Innovation is seen as an interactive process that involves many actors within and across organizational boundaries. In public sector services, innovation is a frequent, often holistic, and multi-layered process that involves many actors and many services at the same time. However, most of the existing literature on innovation in public sector services is based on the economics of innovation, which is heavily influenced by investigations of the private sector. Innovation in the Public Sector develops a more context-sensitive and rich approach in order to explore the different logics of innovation that prevail here.
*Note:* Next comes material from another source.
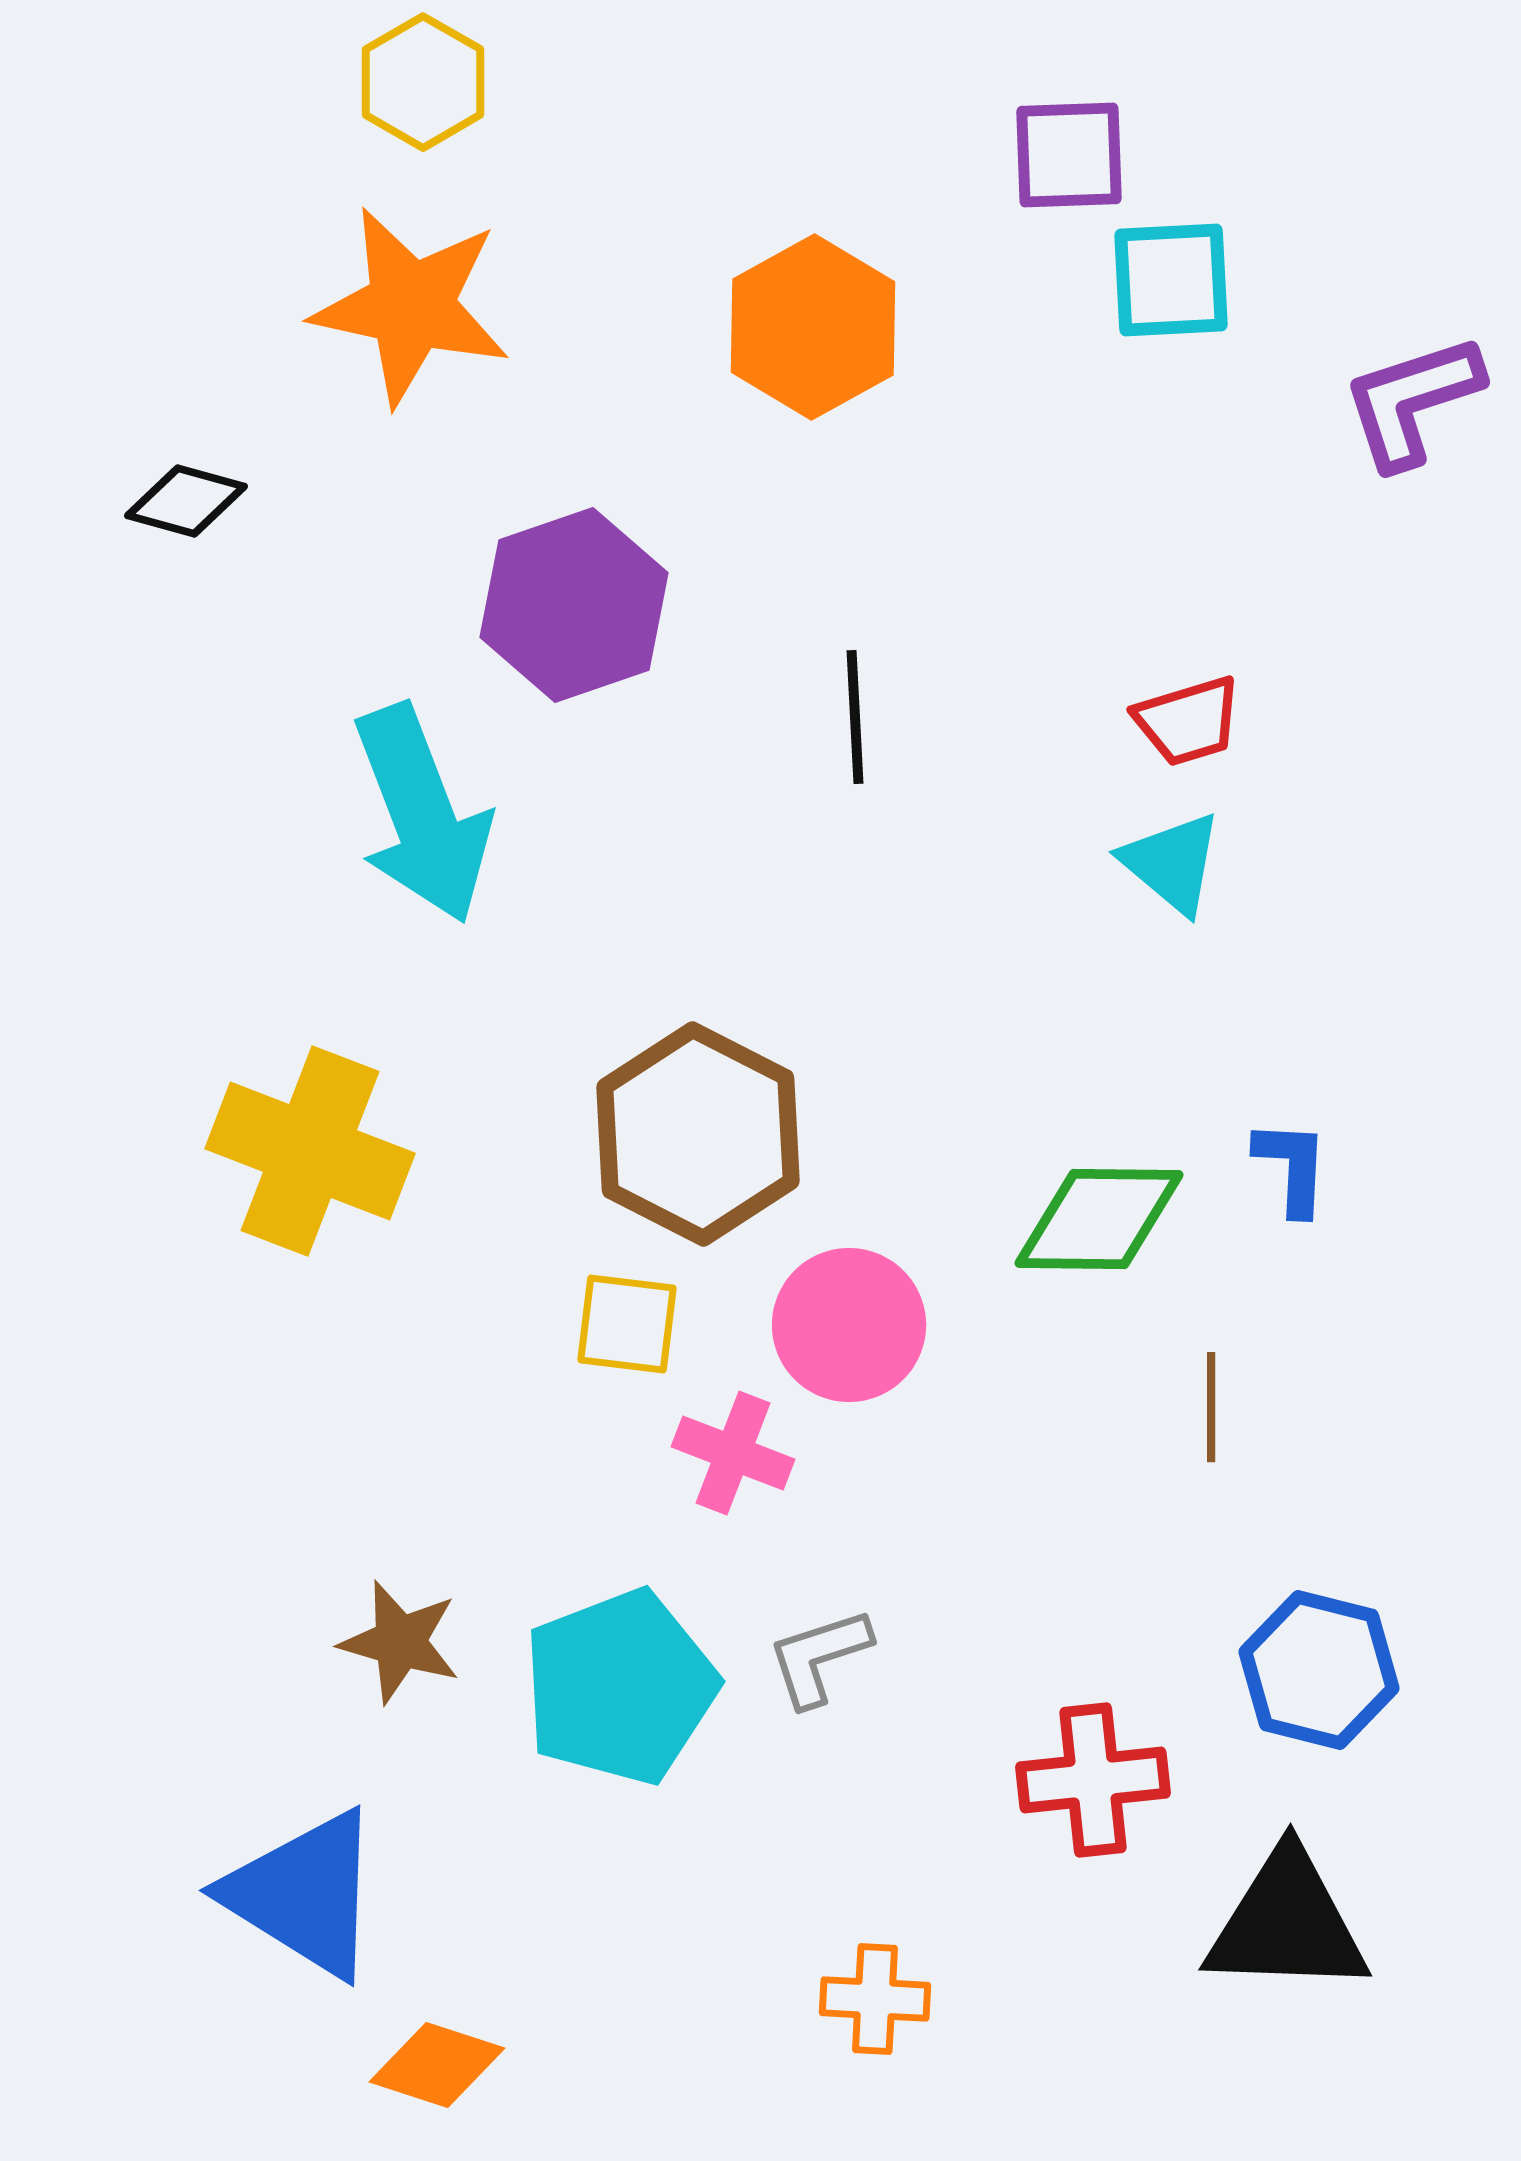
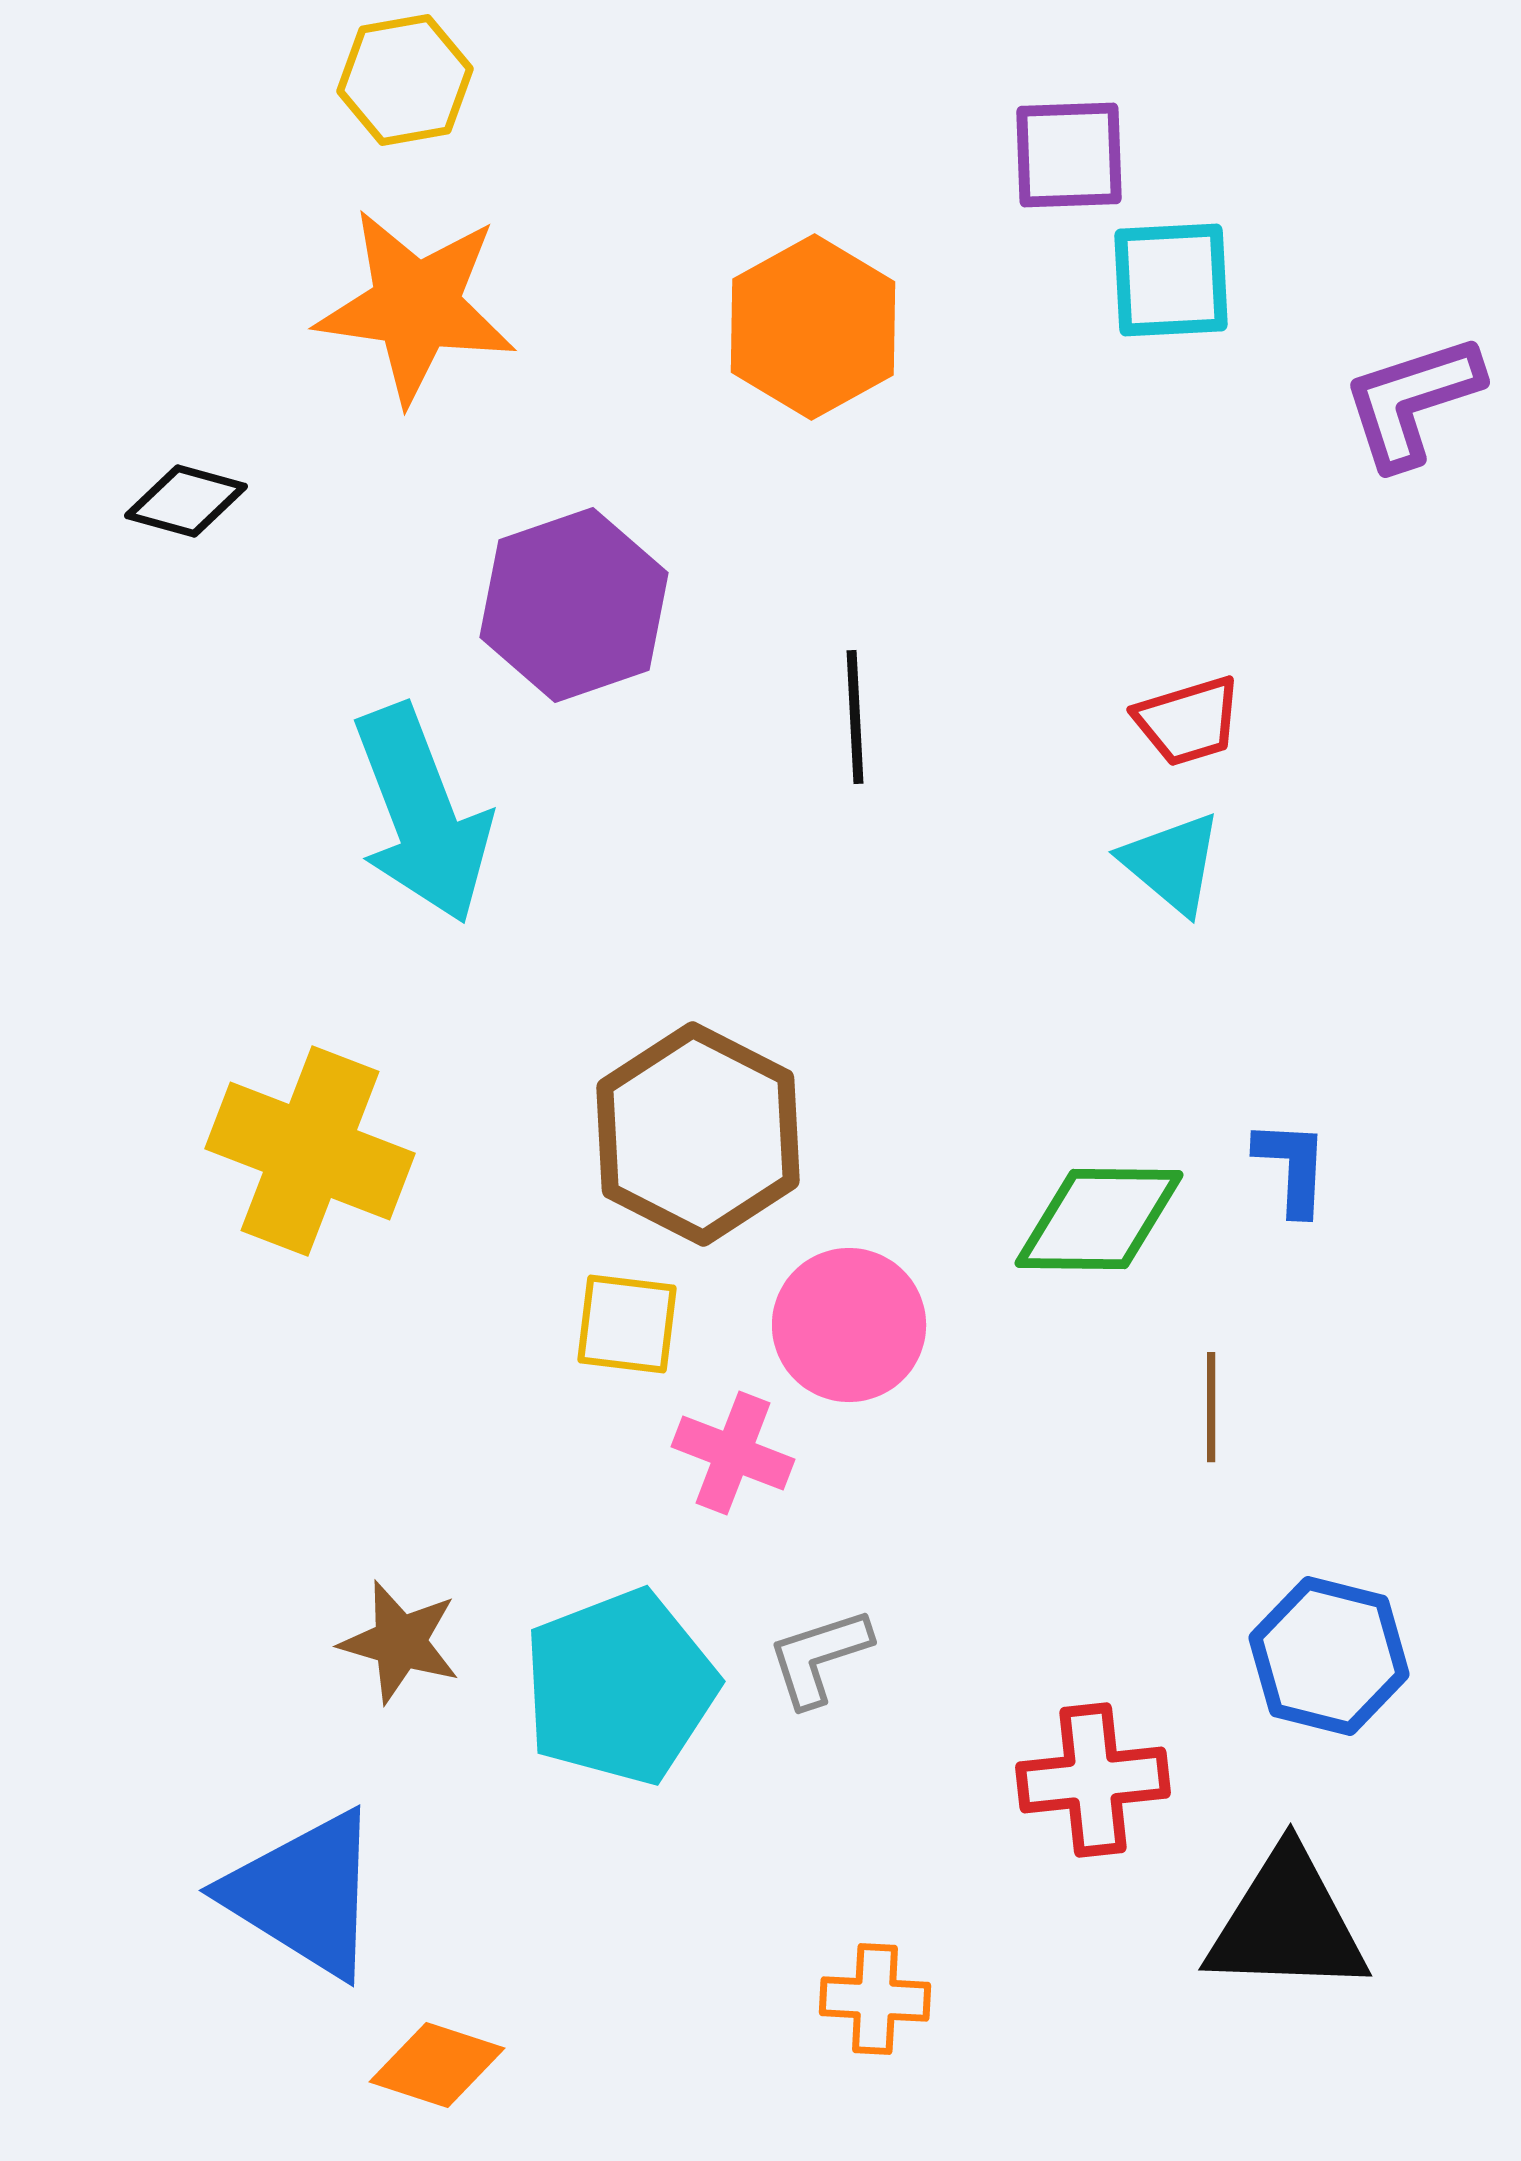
yellow hexagon: moved 18 px left, 2 px up; rotated 20 degrees clockwise
orange star: moved 5 px right; rotated 4 degrees counterclockwise
blue hexagon: moved 10 px right, 14 px up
Rather than presenting a general theory of innovation, the book specifies how innovation and value creation are interconnected with social and institutional elements. Analytical constructs, including dynamic capability, absorptive capacity, and practice-based approaches, are reviewed and anchored in the organizational context of public sector services. Such a perspective on innovation can help us develop new understandings of the process and history of innovation, contributing to processual organizational analysis in a broader sense, and further developing present theories of organizational change.
About the Author: Bo Enquist is Associate Professor at CTF-Service Research Center at Karlstad University, Sweden. He is also vice Director of SAMOT (Service And Marketing Oriented Transport research group), an Vinn-excellent center, which is a subunit to CTF.
Lars Fuglsang is Professor at Lillehammer University College, Norway and Associate Professor at Roskilde University, Denmark. He has published numerous articles and books on innovation including the edited volumes "Innovation and the creative process. Towards innovation with care" and, with Jon Sundbo, "Innovation as strategic reflexivity" (Routledge).
Rolf Rønning is Professor at Lillehammer University College, Norway. He has researched and published widly within welfare policy, including Social aspects of illness, Disease and Sickness Absence (Nordby, Rønning and Tellnes (eds.)).